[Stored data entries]

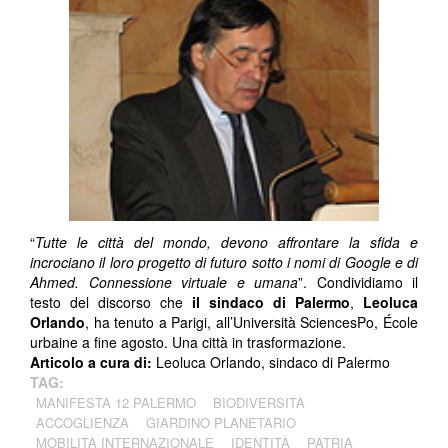
“
Tutte le città del mondo, devono affrontare la sfida e
incrociano il loro progetto di futuro sotto i nomi di Google e di
Ahmed. Connessione virtuale e umana
”. Condividiamo il
testo del discorso che
il sindaco di Palermo
,
Leoluca
Orlando
, ha tenuto a Parigi, all’Università SciencesPo, École
urbaine a fine agosto. Una città in trasformazione.
Articolo a cura di:
Leoluca Orlando, sindaco di Palermo
TAG:
MANIFESTA 12 PALERMO
BIODIVERSITÀ
ACCOGLIENZA
GIARDINO PLANETARIO
MOBILITÀ INTERNAZIONALE
IDENTITÀ
PATRIA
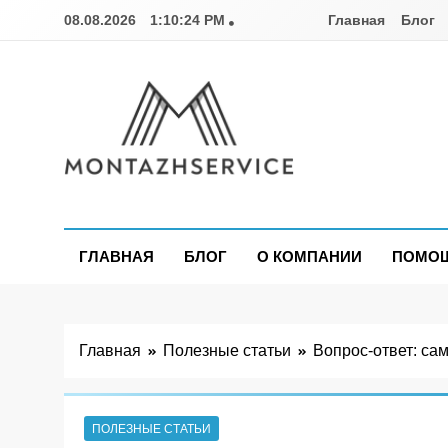
Перейти
08.08.2026
1:10:25 PM
Главная
Блог
к
содержимому
Montazhservice.c
ГЛАВНАЯ
БЛОГ
О КОМПАНИИ
ПОМОЩ
Главная
Полезные статьи
Вопрос-ответ: са
ПОЛЕЗНЫЕ СТАТЬИ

▶ [WORK TO BE COMPLETED] Please print the span that begins at the line holding "MOBILITÀ INTERNAZIONALE" and ends at the last line of the data, both ends included, with no pictures.

▶ [REPLY TO THE EXERCISE]
MOBILITÀ INTERNAZIONALE
IDENTITÀ
PATRIA
Перейти
08.08.2026
1:10:25 PM
Главная
Блог
к
содержимому
Montazhservice.c
ГЛАВНАЯ
БЛОГ
О КОМПАНИИ
ПОМОЩ
Главная
Полезные статьи
Вопрос-ответ: са
ПОЛЕЗНЫЕ СТАТЬИ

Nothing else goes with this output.